- Battle of Placentia: Part of the Crisis of the Third Century Juthungian invasions of Italy and Roman–Germanic Wars
| Date | 271 |
| Location | near Piacenza, Italy |
| Result | Juthungian victory |

Belligerents
- Roman Empire: Juthungi

Commanders and leaders
- Emperor Aurelian: Unknown

Strength
- Unknown: Unknown

Casualties and losses
- Unknown: Unknown

= Battle of Placentia (271) =

The Battle of Placentia was fought in 271 between a Roman army led by Emperor Aurelian and the Juthungi tribe, near modern Piacenza. The result was Juthungian victory.

Battle during the Roman-Germanic wars (271)

==Background==
Since the winter of 270, the Roman army had been occupied with repulsing a Vandal invasion at the Danube frontier. The expedition was ultimately successful, however, the Juthungi tribe seized the opportunity by invading Italia, counting on the absence of the Roman army.

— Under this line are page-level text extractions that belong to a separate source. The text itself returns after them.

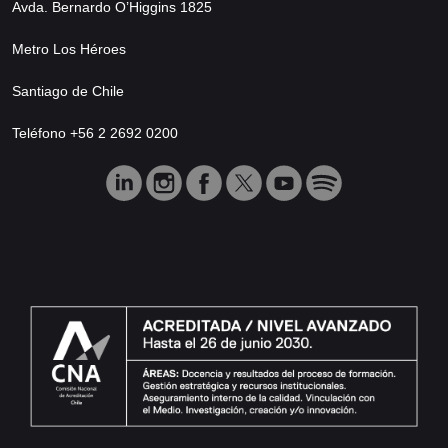
Avda. Bernardo O’Higgins 1825
Metro Los Héroes
Santiago de Chile
Teléfono +56 2 2692 0200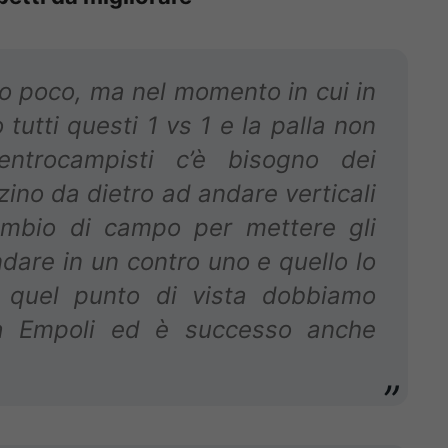
o poco, ma nel momento in cui in
utti questi 1 vs 1 e la palla non
ntrocampisti c’è bisogno dei
izino da dietro ad andare verticali
mbio di campo per mettere gli
ndare in un contro uno e quello lo
 quel punto di vista dobbiamo
 a Empoli ed è successo anche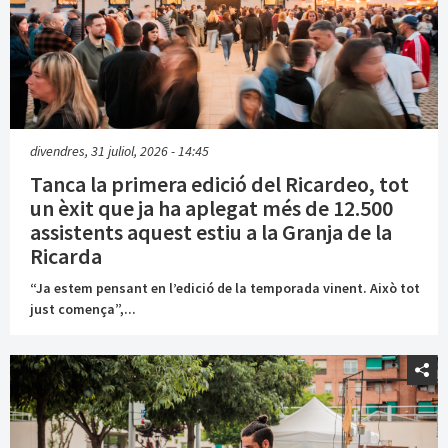
divendres, 31 juliol, 2026 - 14:45
Tanca la primera edició del Ricardeo, tot
un èxit que ja ha aplegat més de 12.500
assistents aquest estiu a la Granja de la
Ricarda
“Ja estem pensant en l’edició de la temporada vinent. Això tot
just comença”,...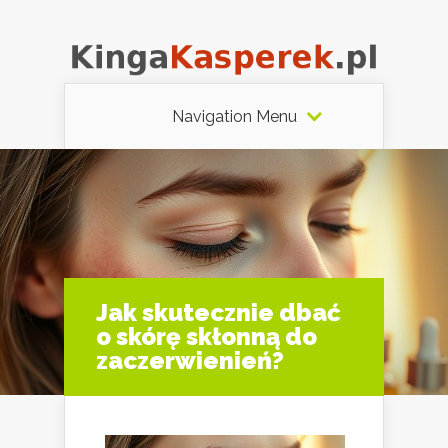
Navigation Menu
Jak skutecznie dbać
o skórę skłonną do
zaczerwienień?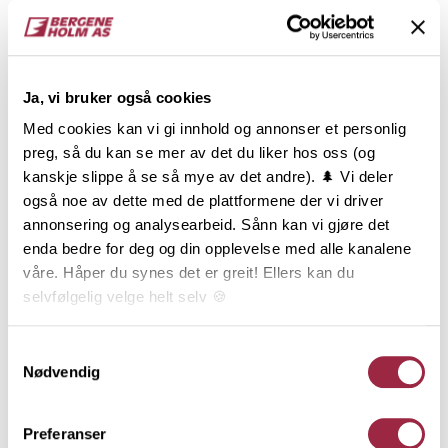
Gran
7.7
NOBB
VARETYPE
Ja, vi bruker også cookies
60075515
Med cookies kan vi gi innhold og annonser et personlig
preg, så du kan se mer av det du liker hos oss (og
kanskje slippe å se så mye av det andre). 🌲 Vi deler
Produktinformasjon
også noe av dette med de plattformene der vi driver
annonsering og analysearbeid. Sånn kan vi gjøre det
ÆDELBRUN Kald er en fin og kjølig brunfarge med
enda bedre for deg og din opplevelse med alle kanalene
en grønnlig undertone og med et lite hint av
våre. Håper du synes det er greit! Ellers kan du
skimmer. Kan gi assosiasjoner til en brunlig variant
selvfølgelig velge helt selv 🍪
av jernvitrol. ÆDELBRUN Kald vil kle ulike typer
bygg, både i by og bygd. Dobbelfals Ny, ofte også
Her kan du lese vår personvernerklæring.
Samtykkevalg
kalt Dobbelfals 60 grader, er noe strammere i
Nødvendig
uttrykket enn Dobbelfals Gammel. Kledningen er
falset, endepløyd og monteres som oftest liggende,
men kan brukes stående.
Preferanser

Emperor Aurelian, who was in Pannonia with an army to control the withdrawal of the Vandals, hastily moved into Italia but, as he approached Mediolanum, he received news that the enemy was already moving south-east, after sacking Placentia. According to the Anonymous Continuator of Cassius Dio, he immediately sent them a message demanding their surrender, which they rejected by saying that if he wanted to challenge them they would show him how a free people could fight.

==Battle==
The Juthungi surprised the exhausted Roman army in an ambush at a wooded area near Placentia, and the Roman army was defeated by the barbarians.

==Aftermath==
The news of this humiliating defeat produced two short-lived military revolts. The Juthungi continued to move on Via Emilia towards Rome. Since no remarkable military force was left between the invaders and the capital, panic spread through the city, which had grown far beyond its old walls.

According to Historia Augusta, the Sibylline Books were consulted, and religious ceremonies were performed to call for the gods' help. The Romans escaped disaster when Emperor Aurelian soundly defeated the Juthungi at the Battle of Fano, leading to great celebration throughout the city.